Il y a souvent une rencontre à l’origine des livres de Maximilien Le Roy : humaine comme celle de Mahmoud Abu Srour qui lui donna envie d’écrire « Faire le mur » (paru chez Casterman), récit de l’intérieur sur la vie des palestiniens, prisonniers sur leur propre territoire ou littéraire, en l’occurrence un script que Michel Onfray avait au départ écrit pour le cinéma, qui le poussa à raconter la vie de Nietzsche et sa soif d’absolu et de liberté dans « Nietzsche » (chez Delcourt). Cette fois encore, c’est le récit d’un destin hors du commun raconté dans « De l’Indochine coloniale au Vietnam libre » (aux éditions les Indes savantes) par Albert Clavier lui-même qui l’incita à rencontrer ce vieux monsieur et à s’emparer de son histoire extra ordinaire.
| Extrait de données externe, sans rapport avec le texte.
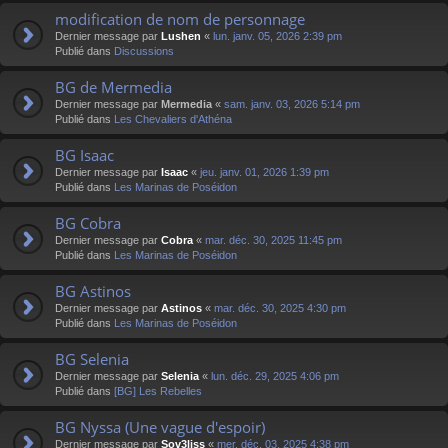
modification de nom de personnage
Dernier message par
Lushen
«
lun. janv. 05, 2026 2:39 pm
Publié dans
Discussions
BG de Mermedia
Dernier message par
Mermedia
«
sam. janv. 03, 2026 5:14 pm
Publié dans
Les Chevaliers d'Athéna
BG Isaac
Dernier message par
Isaac
«
jeu. janv. 01, 2026 1:39 pm
Publié dans
Les Marinas de Poséidon
BG Cobra
Dernier message par
Cobra
«
mar. déc. 30, 2025 11:45 pm
Publié dans
Les Marinas de Poséidon
BG Astinos
Dernier message par
Astinos
«
mar. déc. 30, 2025 4:30 pm
Publié dans
Les Marinas de Poséidon
BG Selenia
Dernier message par
Selenia
«
lun. déc. 29, 2025 4:06 pm
Publié dans
[BG] Les Rebelles
BG Nyssa (Une vague d'espoir)
Dernier message par
Sov3liss
«
mer. déc. 03, 2025 4:38 pm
Celle d’un jeune engagé volontaire dans l’engouement de la libération de 1945 qui se retrouve parachuté en Indochine pour assurer le « rôle civilisateur de la France dans ce pays ». Arrivé sur place, le jeune homme d’à peine 20 ans, frère de résistant communiste, se rend alors compte que les troupes coloniales ne font en fait que reproduire ce que les nazis leur ont fait subir quelques années plus tôt sur leur propre territoire. Exécutions sommaires pour l’exemple, tortures, rafles, têtes de combattants vietminh fichées sur des piquets : anéanti par ce dont il est témoin chaque jour, Albert Clavier s’arrange pour être nommé dans les bureaux, à la comptabilité. Son malaise grandissant, la rencontre de Bat, habitant de Lang Son et l’impunité avec laquelle les soldats continuent à commettre viols et autres exactions (les supérieurs ferment les yeux voire les cautionnent) le poussent un peu plus tard à rejoindre la résistance vietminh…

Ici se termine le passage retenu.